I should point out that there's nothing really objectionable about the creation of the new Physics.Box and Render.Cube. These are both objects that we expect to stick around for a while and track important state for us. There's no reason they shouldn't be a nice encapsulated object. It's really just the throwaway vectors that we're concerned about.

Of course the above code sample is pretty naive. We could cache off some vector instances for data shuffling like this to prevent some of the garbage creation, but there's only so much that we as the library users can do. You know that the library creators are making use of these classes internally too.

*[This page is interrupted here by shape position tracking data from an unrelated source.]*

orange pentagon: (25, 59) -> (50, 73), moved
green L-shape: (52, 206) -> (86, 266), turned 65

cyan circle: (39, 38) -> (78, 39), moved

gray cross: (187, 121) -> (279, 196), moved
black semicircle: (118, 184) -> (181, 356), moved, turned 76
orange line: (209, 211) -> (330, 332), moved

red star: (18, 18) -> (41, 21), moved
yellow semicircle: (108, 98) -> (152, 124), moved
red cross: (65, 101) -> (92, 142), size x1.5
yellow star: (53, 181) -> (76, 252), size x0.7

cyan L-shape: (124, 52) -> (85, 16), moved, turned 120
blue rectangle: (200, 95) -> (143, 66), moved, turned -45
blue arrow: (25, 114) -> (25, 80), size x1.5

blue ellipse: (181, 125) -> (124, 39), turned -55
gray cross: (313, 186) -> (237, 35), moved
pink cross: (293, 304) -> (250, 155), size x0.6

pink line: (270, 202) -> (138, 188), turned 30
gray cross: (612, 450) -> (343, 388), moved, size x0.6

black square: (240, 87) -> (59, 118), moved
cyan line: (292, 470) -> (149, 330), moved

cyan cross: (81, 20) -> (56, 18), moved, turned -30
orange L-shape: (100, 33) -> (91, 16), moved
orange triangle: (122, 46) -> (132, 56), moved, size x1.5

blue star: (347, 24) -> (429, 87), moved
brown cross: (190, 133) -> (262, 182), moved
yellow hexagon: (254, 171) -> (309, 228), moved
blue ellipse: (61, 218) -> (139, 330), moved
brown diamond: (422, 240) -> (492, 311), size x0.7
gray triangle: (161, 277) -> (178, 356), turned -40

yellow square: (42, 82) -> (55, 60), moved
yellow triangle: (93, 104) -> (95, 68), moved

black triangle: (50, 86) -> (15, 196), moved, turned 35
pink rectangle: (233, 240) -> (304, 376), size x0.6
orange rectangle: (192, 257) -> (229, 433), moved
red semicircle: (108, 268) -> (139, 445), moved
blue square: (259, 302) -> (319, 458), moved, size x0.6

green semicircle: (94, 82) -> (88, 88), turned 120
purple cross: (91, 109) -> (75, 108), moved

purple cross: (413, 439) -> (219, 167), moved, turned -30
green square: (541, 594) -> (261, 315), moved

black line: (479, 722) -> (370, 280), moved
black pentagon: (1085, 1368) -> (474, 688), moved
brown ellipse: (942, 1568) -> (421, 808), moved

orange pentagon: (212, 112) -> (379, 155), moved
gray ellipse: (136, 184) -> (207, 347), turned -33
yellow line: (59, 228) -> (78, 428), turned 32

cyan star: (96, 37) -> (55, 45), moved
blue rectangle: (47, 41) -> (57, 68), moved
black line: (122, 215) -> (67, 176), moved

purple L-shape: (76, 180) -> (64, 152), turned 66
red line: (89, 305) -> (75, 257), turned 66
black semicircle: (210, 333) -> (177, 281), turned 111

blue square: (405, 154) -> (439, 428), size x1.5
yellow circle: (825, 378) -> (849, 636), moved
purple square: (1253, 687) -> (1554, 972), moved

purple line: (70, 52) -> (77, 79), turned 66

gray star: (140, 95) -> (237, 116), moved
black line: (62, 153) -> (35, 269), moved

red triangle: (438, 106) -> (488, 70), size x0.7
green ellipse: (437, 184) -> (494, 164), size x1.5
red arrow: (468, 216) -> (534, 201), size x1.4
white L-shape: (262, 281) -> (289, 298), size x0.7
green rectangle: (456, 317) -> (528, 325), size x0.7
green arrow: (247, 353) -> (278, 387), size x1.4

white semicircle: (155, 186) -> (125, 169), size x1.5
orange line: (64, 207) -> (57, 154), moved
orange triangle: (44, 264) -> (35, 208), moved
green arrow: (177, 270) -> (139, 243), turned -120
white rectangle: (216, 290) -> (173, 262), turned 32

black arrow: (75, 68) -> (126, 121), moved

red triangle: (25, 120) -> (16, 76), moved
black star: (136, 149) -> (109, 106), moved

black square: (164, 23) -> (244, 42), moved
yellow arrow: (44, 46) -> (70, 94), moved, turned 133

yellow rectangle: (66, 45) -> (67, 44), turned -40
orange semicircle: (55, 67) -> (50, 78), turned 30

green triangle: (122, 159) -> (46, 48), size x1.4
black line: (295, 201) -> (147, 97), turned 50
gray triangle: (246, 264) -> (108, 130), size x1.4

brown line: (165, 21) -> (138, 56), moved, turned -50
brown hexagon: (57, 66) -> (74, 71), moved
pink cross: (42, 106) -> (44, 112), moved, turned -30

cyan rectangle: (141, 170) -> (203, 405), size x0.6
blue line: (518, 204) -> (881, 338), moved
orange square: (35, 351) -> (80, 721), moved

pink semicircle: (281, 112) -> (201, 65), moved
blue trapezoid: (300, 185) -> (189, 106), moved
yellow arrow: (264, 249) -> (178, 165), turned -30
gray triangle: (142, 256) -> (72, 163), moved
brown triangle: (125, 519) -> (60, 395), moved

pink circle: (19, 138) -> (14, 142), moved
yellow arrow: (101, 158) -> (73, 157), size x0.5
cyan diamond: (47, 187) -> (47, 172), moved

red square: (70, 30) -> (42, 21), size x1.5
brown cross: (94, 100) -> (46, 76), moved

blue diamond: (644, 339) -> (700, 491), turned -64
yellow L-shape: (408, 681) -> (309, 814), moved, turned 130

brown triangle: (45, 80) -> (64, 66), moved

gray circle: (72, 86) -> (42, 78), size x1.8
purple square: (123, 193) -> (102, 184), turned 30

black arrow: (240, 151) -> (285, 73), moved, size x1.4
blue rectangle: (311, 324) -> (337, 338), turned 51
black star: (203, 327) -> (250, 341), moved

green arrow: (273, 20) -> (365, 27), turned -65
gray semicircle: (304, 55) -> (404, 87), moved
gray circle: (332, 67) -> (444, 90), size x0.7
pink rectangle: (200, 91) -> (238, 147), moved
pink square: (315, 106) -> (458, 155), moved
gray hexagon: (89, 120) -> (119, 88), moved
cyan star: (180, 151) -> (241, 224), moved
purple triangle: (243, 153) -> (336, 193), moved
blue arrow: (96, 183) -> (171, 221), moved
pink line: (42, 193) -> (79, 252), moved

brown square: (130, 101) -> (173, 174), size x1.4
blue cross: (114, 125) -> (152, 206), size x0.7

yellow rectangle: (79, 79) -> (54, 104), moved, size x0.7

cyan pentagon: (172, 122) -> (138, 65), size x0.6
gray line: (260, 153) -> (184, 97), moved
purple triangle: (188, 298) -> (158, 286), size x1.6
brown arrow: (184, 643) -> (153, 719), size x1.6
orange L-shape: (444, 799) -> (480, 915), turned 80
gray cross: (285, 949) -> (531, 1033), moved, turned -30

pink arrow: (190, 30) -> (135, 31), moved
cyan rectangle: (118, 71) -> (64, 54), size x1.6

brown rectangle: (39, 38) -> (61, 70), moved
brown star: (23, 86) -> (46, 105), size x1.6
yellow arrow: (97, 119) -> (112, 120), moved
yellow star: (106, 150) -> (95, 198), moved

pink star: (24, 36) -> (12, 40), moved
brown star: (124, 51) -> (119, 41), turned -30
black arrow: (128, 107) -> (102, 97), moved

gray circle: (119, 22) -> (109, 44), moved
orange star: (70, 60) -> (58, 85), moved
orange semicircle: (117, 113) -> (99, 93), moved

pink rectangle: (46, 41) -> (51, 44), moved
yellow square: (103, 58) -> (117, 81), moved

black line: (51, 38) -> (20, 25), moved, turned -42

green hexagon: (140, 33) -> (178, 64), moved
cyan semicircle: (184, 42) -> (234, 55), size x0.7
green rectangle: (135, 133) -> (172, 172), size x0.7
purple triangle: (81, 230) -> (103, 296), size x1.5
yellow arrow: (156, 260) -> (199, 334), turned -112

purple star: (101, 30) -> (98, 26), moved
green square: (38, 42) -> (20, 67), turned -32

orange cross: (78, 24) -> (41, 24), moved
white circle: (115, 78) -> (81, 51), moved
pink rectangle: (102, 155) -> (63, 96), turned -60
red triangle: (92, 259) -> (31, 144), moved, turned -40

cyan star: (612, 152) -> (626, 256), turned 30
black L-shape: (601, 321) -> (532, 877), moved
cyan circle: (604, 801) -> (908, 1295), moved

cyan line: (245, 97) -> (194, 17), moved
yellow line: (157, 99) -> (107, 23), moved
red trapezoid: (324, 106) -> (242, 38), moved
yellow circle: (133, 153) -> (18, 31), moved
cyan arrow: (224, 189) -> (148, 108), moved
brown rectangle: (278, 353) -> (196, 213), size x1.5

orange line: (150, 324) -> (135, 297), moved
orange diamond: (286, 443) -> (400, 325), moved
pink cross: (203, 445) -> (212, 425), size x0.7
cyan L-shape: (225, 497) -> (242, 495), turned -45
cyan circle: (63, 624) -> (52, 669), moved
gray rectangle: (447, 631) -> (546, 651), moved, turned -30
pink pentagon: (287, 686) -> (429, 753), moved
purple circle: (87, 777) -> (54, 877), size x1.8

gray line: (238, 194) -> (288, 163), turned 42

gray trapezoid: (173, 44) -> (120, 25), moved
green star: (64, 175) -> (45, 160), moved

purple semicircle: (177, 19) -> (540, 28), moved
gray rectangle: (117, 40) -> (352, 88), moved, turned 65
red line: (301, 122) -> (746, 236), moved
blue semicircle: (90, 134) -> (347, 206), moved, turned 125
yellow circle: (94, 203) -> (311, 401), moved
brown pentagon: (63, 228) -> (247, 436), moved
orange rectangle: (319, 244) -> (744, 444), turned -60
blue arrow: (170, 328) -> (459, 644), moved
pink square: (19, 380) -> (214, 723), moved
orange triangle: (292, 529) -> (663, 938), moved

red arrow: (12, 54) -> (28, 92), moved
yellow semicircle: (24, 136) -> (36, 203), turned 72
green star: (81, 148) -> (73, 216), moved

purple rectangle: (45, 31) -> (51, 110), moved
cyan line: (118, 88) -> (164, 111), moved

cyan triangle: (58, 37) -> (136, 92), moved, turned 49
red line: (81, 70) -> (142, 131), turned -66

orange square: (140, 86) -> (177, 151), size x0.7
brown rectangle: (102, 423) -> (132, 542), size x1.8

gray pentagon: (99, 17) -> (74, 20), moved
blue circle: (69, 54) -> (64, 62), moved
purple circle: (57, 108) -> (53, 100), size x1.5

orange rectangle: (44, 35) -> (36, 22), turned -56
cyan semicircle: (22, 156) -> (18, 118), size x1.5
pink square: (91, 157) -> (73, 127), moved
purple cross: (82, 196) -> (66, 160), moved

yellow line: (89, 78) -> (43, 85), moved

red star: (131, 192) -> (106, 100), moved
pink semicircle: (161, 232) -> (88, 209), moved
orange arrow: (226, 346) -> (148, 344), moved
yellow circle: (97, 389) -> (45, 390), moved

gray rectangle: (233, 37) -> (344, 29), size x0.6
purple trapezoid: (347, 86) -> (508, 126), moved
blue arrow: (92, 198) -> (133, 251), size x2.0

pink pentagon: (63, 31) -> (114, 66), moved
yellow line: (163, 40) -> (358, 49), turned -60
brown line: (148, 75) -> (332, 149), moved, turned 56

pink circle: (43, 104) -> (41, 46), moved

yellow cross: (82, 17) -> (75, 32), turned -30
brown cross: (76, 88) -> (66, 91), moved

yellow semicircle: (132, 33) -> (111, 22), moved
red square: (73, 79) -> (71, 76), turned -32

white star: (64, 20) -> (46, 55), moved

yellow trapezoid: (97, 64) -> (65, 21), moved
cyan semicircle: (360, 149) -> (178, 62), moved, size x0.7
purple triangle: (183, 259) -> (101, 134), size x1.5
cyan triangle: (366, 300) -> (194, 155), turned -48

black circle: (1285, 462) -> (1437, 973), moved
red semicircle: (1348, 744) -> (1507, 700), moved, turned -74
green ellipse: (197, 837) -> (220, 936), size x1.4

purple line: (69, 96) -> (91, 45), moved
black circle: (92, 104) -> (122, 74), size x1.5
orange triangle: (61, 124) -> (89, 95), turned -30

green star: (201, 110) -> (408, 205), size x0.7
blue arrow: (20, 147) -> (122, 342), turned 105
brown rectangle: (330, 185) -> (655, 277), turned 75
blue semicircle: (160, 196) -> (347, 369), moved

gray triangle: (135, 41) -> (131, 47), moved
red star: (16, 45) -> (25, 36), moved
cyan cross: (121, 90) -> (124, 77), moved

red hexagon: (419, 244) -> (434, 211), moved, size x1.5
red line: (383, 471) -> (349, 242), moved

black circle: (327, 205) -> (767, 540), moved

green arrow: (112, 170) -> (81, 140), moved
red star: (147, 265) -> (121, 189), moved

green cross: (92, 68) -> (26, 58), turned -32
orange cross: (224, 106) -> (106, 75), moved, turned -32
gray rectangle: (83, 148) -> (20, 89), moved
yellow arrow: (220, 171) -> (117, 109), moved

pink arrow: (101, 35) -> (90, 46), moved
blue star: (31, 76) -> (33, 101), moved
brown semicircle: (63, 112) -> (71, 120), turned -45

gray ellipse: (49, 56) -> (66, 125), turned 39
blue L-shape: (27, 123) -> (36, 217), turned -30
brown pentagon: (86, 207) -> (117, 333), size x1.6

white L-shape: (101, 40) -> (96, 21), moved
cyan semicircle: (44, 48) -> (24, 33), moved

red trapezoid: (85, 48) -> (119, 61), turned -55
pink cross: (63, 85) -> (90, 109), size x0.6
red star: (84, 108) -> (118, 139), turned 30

Take this simplified version of the naive broadphase code from Cannon.js:
for(var i=0; i < n; ++i) {
    for(var j=0; j < n; ++j) {
        // If body[i] is a plane and body[j] is a sphere...

        r = new CANNON.Vec3(x[i]-x[j],
        quat = new CANNON.Quaternion(qx[i],qy[i],qz[i],qw[i]),
        normal = quat.vmult(body[i]._shape.normal),
        q =[j]._shape.boundingSphereRadius();

        if(q < 0.0){
There is the potential to create three new vector or quaternion objects for every potential object pair in the physics simulation per pass. (The third is hidden away under quat.vmult, which actually returns a new Cannon.Vec3) There's really no way the user of a library can avoid these kind of allocations, but it's also hard to fault the library builders for making use of their own classes.

(As a side note, it's rather unfair of me to pick on Cannon.js here. A good deal of their internal simulation loop actually appears to be quite memory conscious. The above code is actually something of an outlier. Many of the user interactions with the library still require use of their vector classes, though.)

So how could this situation be improved? Well, for one we can observe that in my fake example code above both the physics and rendering libraries are relying on vectors that are basically just x, y, and z floats bundled together. What if we were to make our vector operations separate functions rather than methods on the vector prototype? So instead of this:
var v3 = v1.add(v2);
We do:
var v3 = Vector3.add(v1, v2);
Or, even better:
Vector3.add(v1, v2, vOut);
By making the output an explicit parameter rather than an implicit return we eliminate the need to create new objects inside the function and encourage object reuse.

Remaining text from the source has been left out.